[[ Task data open ]]

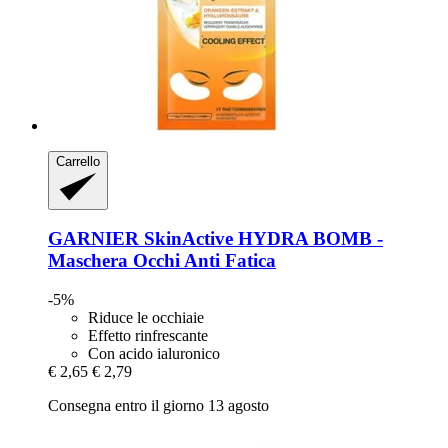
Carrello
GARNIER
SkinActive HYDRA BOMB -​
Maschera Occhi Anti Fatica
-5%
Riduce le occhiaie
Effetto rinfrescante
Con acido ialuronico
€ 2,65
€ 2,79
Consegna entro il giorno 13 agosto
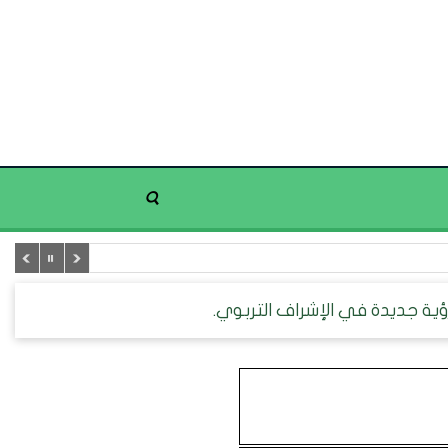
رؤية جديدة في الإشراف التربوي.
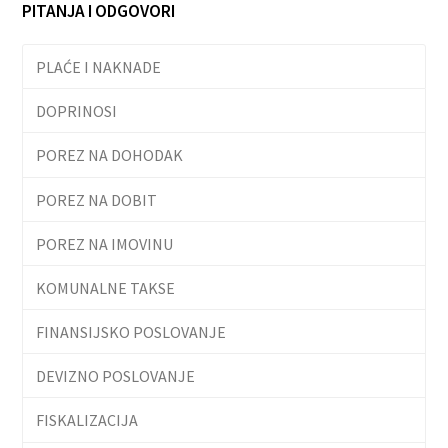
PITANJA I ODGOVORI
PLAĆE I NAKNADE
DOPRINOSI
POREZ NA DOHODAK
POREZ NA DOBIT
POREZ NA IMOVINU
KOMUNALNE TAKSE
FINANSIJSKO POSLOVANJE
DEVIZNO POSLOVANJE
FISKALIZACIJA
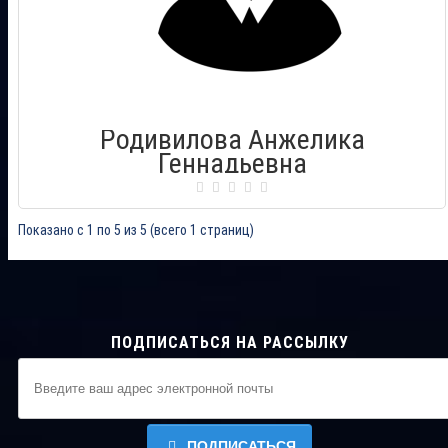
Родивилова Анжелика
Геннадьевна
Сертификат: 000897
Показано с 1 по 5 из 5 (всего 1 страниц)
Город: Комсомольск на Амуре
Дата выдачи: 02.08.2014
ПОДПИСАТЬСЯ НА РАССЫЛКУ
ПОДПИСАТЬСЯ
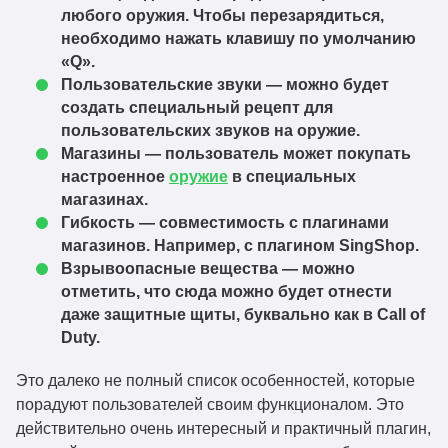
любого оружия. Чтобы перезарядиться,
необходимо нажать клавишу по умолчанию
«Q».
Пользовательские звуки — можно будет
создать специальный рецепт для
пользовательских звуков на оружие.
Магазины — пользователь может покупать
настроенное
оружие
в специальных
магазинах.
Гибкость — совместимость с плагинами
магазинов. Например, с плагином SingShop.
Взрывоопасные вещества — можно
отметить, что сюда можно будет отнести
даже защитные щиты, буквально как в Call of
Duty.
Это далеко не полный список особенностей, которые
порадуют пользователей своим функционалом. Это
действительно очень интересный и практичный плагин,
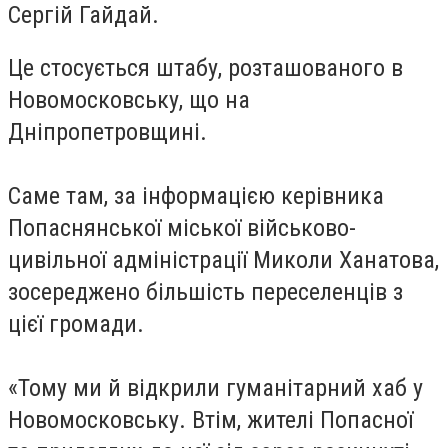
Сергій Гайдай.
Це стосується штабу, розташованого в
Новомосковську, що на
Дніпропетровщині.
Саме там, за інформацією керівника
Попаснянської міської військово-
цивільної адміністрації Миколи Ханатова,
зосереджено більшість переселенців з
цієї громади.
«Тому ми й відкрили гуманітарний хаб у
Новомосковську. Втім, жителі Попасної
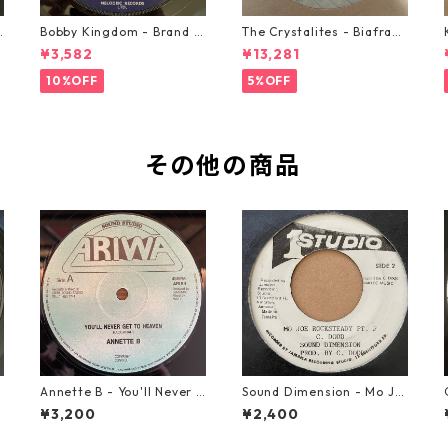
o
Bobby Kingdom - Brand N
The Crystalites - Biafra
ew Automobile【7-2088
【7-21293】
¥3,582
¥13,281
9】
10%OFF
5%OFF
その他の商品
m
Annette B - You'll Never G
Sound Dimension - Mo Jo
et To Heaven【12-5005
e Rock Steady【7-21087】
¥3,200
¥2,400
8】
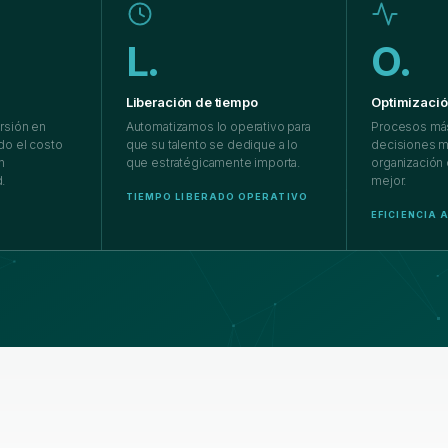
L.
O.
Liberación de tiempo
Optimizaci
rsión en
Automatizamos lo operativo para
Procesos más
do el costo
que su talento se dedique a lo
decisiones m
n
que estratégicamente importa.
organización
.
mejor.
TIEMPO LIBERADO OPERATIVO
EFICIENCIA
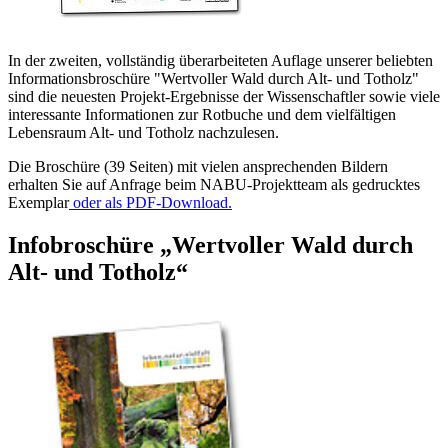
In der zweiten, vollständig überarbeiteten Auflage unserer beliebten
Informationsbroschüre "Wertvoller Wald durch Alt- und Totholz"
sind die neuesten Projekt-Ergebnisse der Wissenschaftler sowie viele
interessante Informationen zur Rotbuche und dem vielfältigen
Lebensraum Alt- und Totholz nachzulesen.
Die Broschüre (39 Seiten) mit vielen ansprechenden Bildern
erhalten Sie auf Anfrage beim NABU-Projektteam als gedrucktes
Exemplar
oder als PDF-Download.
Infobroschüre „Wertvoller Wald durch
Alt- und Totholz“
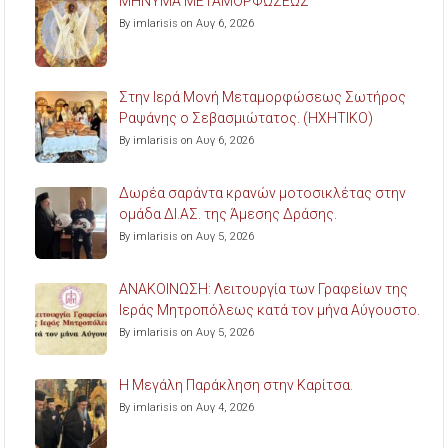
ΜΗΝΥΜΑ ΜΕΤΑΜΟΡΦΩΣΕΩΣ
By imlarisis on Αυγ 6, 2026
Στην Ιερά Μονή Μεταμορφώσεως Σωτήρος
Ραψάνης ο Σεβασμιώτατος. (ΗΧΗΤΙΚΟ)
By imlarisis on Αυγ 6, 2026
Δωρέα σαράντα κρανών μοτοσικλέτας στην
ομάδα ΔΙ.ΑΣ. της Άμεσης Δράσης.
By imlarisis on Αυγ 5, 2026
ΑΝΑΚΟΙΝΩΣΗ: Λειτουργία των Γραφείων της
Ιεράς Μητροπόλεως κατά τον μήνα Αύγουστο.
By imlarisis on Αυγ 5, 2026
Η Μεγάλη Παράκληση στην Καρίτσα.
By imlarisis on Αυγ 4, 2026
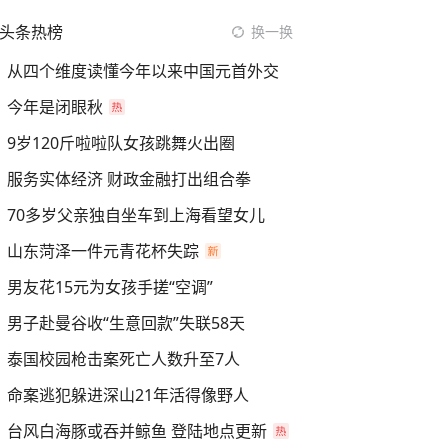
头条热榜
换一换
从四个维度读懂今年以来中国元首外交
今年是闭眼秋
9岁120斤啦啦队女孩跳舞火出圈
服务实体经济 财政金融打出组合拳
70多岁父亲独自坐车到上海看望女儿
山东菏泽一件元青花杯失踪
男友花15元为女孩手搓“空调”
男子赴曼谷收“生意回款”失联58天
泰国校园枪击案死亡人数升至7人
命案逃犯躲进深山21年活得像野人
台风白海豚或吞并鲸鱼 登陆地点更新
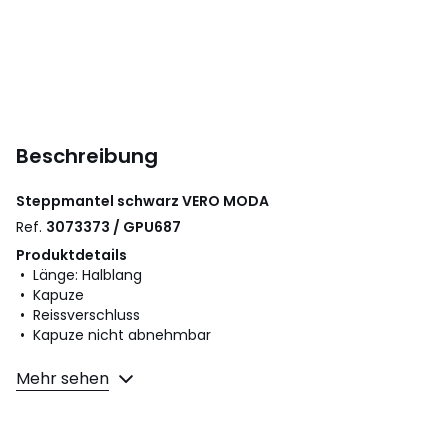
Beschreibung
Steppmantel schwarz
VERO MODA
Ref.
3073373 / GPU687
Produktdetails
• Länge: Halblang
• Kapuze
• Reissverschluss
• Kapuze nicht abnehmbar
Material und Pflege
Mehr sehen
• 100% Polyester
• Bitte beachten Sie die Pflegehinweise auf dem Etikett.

[[ Task data closed ]]

Exercise aim: Nothing but the lines from the start of the records above through the line with "Сертификат: 000897" should be retyped, each exactly as written; leave out all pictures.

Result for this exercise:
Carrello
GARNIER
SkinActive HYDRA BOMB -​
Maschera Occhi Anti Fatica
-5%
Riduce le occhiaie
Effetto rinfrescante
Con acido ialuronico
€ 2,65
€ 2,79
Consegna entro il giorno 13 agosto
رؤية جديدة في الإشراف التربوي.
PITANJA I ODGOVORI
PLAĆE I NAKNADE
DOPRINOSI
POREZ NA DOHODAK
POREZ NA DOBIT
POREZ NA IMOVINU
KOMUNALNE TAKSE
FINANSIJSKO POSLOVANJE
DEVIZNO POSLOVANJE
FISKALIZACIJA
Родивилова Анжелика
Геннадьевна
Сертификат: 000897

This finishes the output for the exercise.